A wheely stupid idea: speed spies in every car

The Sunday Times reports that the European Union wants us all to have digital spies in our cars.

Black box recorders could be installed in all new cars under a European Union ruling.

The aircraft-style equipment would also act as a tracker, using global positioning satellites to record the location and route of a vehicle and to tell how fast a driver is going and whether seatbelts are being worn.

Like most dumb ideas, the plan will apparently improve our safety – but by its very nature, a black box recorder only records what has actually happened, rather than what’s going to happen. So if you get pissed out of your head and drive into a gaggle of schoolchildren, the black box won’t prevent you from killing anybody; all it can do is record just how fast you were going when you hit them. And in most cases, we don’t need black boxes to record that information, as the police and insurance firm accident investigators can usually identify the specific circumstances of any crash by checking tyre marks, vehicle damage and so on.

The thought of satellites monitoring our cars to check whether we’re wearing seatbelts – hardly the most pressing problem on the roads, not least because (unless I’ve missed the headlines about people flying through their windscreens and hitting pensioners like bizarre, fleshy cruise missiles) refusing to wear a seatbelt doesn’t put anyone other than yourself and/or your passengers at risk – seems like overkill, and of course it is. Nothing about the proposal makes sense, unless you’re utterly paranoid.

Which, of course, I am.

The black box proposal doesn’t make sense if the boxes are passive devices, boxes that merely record data for future use. If, however, the boxes are active – they can take action based on the data they record, or based on external stimuli – then they become much more interesting (and scary). If the box were to include an electronic speed limiter – something you’ll find in lots of modern cars, particularly performance ones – then it could respond to electronic speed limit signs. Drive into a “twenty’s plenty” zone and the speed limiter would kick in; you can mash the loud pedal as much as you like, but the car would stick religiously to the speed limit. Or the box could control your engine and braking in much the same way today’s anti-theft systems work: if for whatever reason an official wants to stop you, they simply hit a few keys on the keyboard and your car glides to a halt and locks the doors until the police arrive.

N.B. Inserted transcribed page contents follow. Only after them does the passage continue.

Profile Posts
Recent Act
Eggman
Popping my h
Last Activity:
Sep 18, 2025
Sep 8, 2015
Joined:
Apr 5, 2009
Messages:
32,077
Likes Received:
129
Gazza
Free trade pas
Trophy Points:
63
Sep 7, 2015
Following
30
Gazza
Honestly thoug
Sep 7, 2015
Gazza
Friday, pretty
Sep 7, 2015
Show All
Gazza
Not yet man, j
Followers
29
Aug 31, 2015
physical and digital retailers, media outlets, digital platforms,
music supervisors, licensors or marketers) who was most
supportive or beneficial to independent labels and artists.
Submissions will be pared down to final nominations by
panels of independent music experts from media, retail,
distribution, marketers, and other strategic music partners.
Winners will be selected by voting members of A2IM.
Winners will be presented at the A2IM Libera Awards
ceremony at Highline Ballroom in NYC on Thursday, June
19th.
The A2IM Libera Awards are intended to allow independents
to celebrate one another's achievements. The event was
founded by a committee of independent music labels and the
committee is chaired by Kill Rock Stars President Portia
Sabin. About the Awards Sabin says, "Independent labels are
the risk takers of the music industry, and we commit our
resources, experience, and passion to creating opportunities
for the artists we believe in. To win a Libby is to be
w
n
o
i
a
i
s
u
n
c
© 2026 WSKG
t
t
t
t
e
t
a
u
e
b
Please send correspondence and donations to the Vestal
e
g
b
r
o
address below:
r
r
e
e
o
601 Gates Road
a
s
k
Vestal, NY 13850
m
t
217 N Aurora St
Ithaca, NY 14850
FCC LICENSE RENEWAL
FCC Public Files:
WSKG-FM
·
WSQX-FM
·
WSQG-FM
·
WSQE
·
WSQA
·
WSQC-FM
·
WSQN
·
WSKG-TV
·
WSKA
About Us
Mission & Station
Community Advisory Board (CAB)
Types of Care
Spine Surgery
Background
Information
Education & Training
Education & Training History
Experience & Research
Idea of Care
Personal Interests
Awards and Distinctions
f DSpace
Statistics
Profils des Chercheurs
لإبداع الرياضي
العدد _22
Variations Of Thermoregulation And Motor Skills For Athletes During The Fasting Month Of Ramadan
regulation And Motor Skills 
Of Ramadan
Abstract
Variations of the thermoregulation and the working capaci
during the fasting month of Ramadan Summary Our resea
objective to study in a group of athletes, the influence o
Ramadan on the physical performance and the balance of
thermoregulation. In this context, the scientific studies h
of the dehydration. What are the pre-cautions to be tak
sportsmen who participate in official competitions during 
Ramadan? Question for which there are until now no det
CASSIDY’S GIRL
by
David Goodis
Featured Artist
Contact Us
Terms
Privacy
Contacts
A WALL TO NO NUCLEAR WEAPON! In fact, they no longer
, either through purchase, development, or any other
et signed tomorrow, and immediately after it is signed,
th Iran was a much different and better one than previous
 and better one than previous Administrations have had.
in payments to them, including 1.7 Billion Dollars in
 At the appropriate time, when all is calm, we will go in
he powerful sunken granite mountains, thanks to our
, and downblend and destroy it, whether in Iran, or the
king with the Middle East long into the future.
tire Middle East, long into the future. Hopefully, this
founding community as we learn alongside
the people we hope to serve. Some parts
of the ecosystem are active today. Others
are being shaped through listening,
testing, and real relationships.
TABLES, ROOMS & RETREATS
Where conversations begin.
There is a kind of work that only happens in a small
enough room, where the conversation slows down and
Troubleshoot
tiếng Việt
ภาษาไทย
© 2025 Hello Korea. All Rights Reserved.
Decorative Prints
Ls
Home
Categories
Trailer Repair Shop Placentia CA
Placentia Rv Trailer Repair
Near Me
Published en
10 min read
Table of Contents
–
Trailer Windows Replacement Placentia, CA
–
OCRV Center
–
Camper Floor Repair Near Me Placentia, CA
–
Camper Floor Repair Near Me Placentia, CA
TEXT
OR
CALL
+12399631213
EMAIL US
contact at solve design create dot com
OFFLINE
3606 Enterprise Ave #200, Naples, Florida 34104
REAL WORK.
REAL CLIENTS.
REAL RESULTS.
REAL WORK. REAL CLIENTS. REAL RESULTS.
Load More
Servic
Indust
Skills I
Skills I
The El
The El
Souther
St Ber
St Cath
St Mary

I find that sort of thing sinister, not because I’m a boy racer – after a few near-misses in my early 20s, my driving style is akin to that of a paranoid pensioner – or because I enjoy mowing down pedestrians (as much as I’d like to, sometimes) but because yet again it changes the relationship between us and the state. While some people do indeed drive like maniacs, most of us don’t; yet smart black boxes treat us all like criminals, monitoring our every move on the assumption that sooner or later, we’ll break the law. We’re no longer free agents, innocent until proven guilty; we’re all criminals, who must be watched at all times to make sure we stay honest.

My main objection, though, is much simpler. Governments and technology go together like puppies and napalm: whenever a state – particularly the UK, whose track record in IT is abysmal – comes up with a bright technological idea, it makes a huge horse’s arse of the project. It invariably misses the deadline by years, costs a million times more than budgeted, and doesn’t work properly – and if you’re one of the people whose data gets messed up, fixing the problem can be a hugely complicated and frustrating exercise.

Black boxes in cars, then: hugely expensive, of dubious merit, with awful implications for civil liberties and almost guaranteed to be a cock-up from day one – which means they’re almost certainly going to become mandatory. Perhaps instead of worrying about making smarter cars, we should try to find smarter politicians.